QpiEImitation/gkd_gsm8k_S-Qwen2-0.5B-Instruct_T-Qwen2-7B-Instruct

TEXT GENERATIONConcurrency Cost:1Model Size:0.5BQuant:BF16Ctx Length:32kPublished:Apr 20, 2026Architecture:Transformer Cold

The QpiEImitation/gkd_gsm8k_S-Qwen2-0.5B-Instruct_T-Qwen2-7B-Instruct model is a 0.5 billion parameter instruction-tuned language model based on the Qwen2 architecture. It has been fine-tuned using the GKD (On-Policy Distillation of Language Models) method, which involves learning from self-generated mistakes. This model is specifically optimized for tasks where distillation from a larger teacher model (Qwen2-7B-Instruct) is beneficial, aiming for improved performance in a smaller footprint. It supports a context length of 32768 tokens.

Loading preview...

Model Overview

This model, gkd_gsm8k_S-Qwen2-0.5B-Instruct_T-Qwen2-7B-Instruct, is a 0.5 billion parameter instruction-tuned variant of the Qwen2-0.5B-Instruct architecture.
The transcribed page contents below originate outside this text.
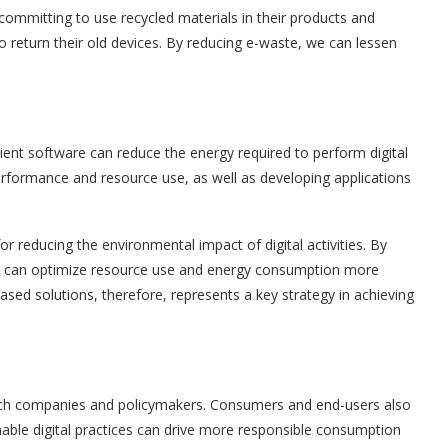
committing to use recycled materials in their products and
 return their old devices. By reducing e-waste, we can lessen
fficient software can reduce the energy required to perform digital
performance and resource use, as well as developing applications
or reducing the environmental impact of digital activities. By
ces can optimize resource use and energy consumption more
-based solutions, therefore, represents a key strategy in achieving
of tech companies and policymakers. Consumers and end-users also
nable digital practices can drive more responsible consumption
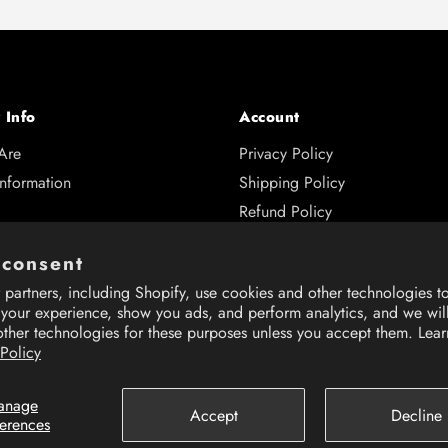
 Info
Account
Are
Privacy Policy
Information
Shipping Policy
Refund Policy
s
 consent
and Returns
partners, including Shopify, use cookies and other technologies t
 Hub
 your experience, show you ads, and perform analytics, and we wil
other technologies for these purposes unless you accept them. Lea
 Policy
anage
Accept
Decline
ferences
rience on our website.
rience on our website.
Learn More
Learn More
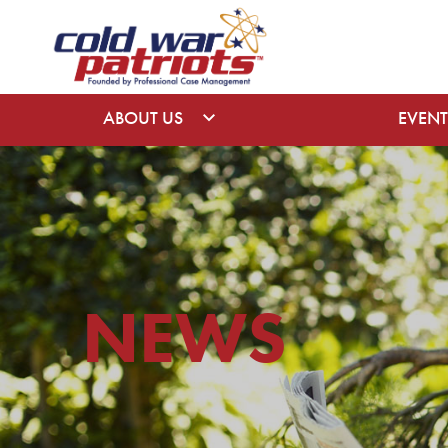
ABOUT US
EVENT
NEWS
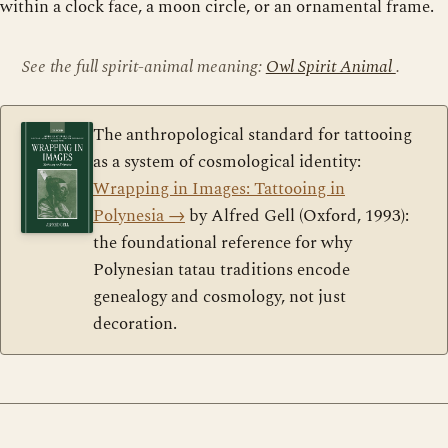
within a clock face, a moon circle, or an ornamental frame.
See the full spirit-animal meaning:
Owl Spirit Animal
.
The anthropological standard for tattooing
as a system of cosmological identity:
Wrapping in Images: Tattooing in
Polynesia
→
by Alfred Gell (Oxford, 1993):
the foundational reference for why
Polynesian tatau traditions encode
genealogy and cosmology, not just
decoration.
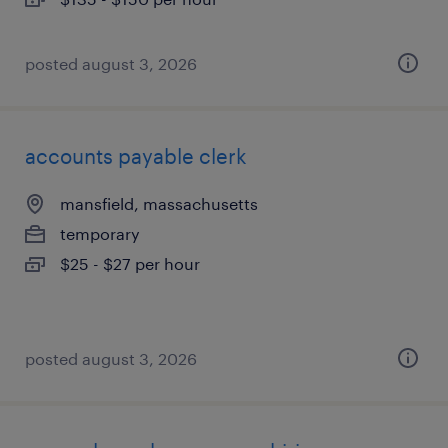
posted august 3, 2026
accounts payable clerk
mansfield, massachusetts
temporary
$25 - $27 per hour
posted august 3, 2026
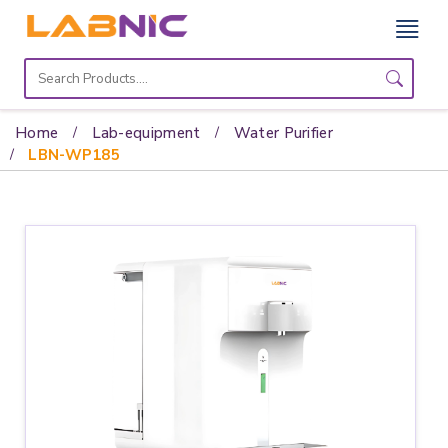
Home
Lab
Home
Lab-equipment
Water Purifier
Equipment
LBN-WP185
Catalogs
About
Us
Contact
Us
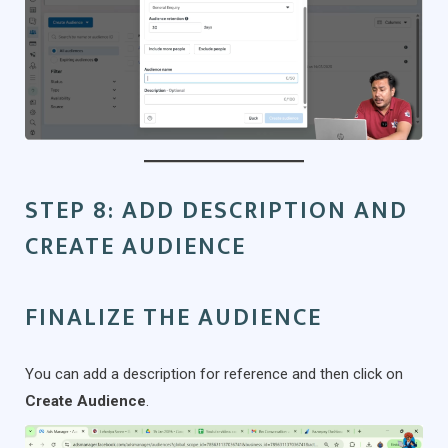
STEP 8: ADD DESCRIPTION AND
CREATE AUDIENCE
FINALIZE THE AUDIENCE
You can add a description for reference and then click on
Create Audience
.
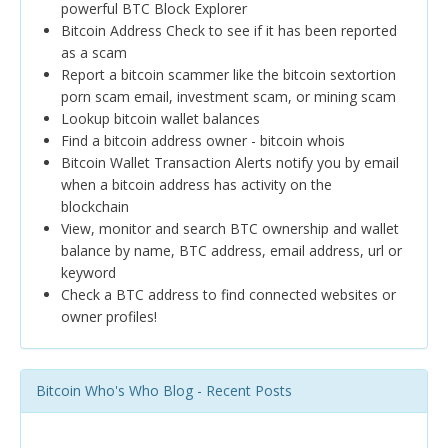
powerful BTC Block Explorer
Bitcoin Address Check to see if it has been reported
as a scam
Report a bitcoin scammer like the bitcoin sextortion
porn scam email, investment scam, or mining scam
Lookup bitcoin wallet balances
Find a bitcoin address owner - bitcoin whois
Bitcoin Wallet Transaction Alerts notify you by email
when a bitcoin address has activity on the
blockchain
View, monitor and search BTC ownership and wallet
balance by name, BTC address, email address, url or
keyword
Check a BTC address to find connected websites or
owner profiles!
Bitcoin Who's Who Blog - Recent Posts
It has been fine-tuned using the GKD (On-Policy Distillation of Language Models) method, as detailed in the paper "On-Policy Distillation of Language Models: Learning from Self-Generated Mistakes" (ICLR 2024). This approach involves distilling knowledge from a larger teacher model, specifically Qwen2-7B-Instruct, by learning from self-generated errors.

Key Characteristics

  • Base Model: Qwen/Qwen2-0.5B-Instruct.
  • Training Method: Utilizes GKD for on-policy distillation, a technique designed to improve model performance by learning from its own generated mistakes.
  • Framework: Trained with the TRL (Transformers Reinforcement Learning) library.
  • Context Length: Supports a substantial context window of 32768 tokens.

Use Cases

This model is suitable for applications requiring a compact yet capable instruction-following language model, particularly where the benefits of distillation from a larger model are desired. Its training methodology suggests potential for robust performance in tasks that benefit from iterative self-correction and refinement, making it a candidate for scenarios where efficiency and distilled intelligence are key.